**Problem requirements**
Drop the pictures, then extract the listing word for word.

**Records for this exercise**
------------------------------------------------------------------------

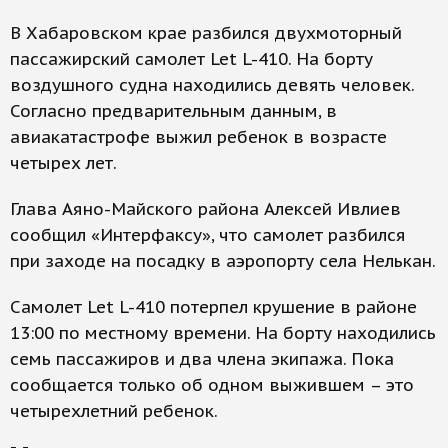
В Хабаровском крае разбился двухмоторный
пассажирский самолет Let L-410. На борту
воздушного судна находились девять человек.
Согласно предварительным данным, в
авиакатастрофе выжил ребенок в возрасте
четырех лет.
Глава Аяно-Майского района Алексей Ивлиев
сообщил «Интерфаксу», что самолет разбился
при заходе на посадку в аэропорту села Нелькан.
Самолет Let L-410 потерпел крушение в районе
13:00 по местному времени. На борту находились
семь пассажиров и два члена экипажа. Пока
сообщается только об одном выжившем – это
четырехлетний ребенок.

------------------------------------------------------------------------

**Result of this exercise**
В Хабаровском крае разбился двухмоторный
пассажирский самолет Let L-410. На борту
воздушного судна находились девять человек.
Согласно предварительным данным, в
авиакатастрофе выжил ребенок в возрасте
четырех лет.
Глава Аяно-Майского района Алексей Ивлиев
сообщил «Интерфаксу», что самолет разбился
при заходе на посадку в аэропорту села Нелькан.
Самолет Let L-410 потерпел крушение в районе
13:00 по местному времени. На борту находились
семь пассажиров и два члена экипажа. Пока
сообщается только об одном выжившем – это
четырехлетний ребенок.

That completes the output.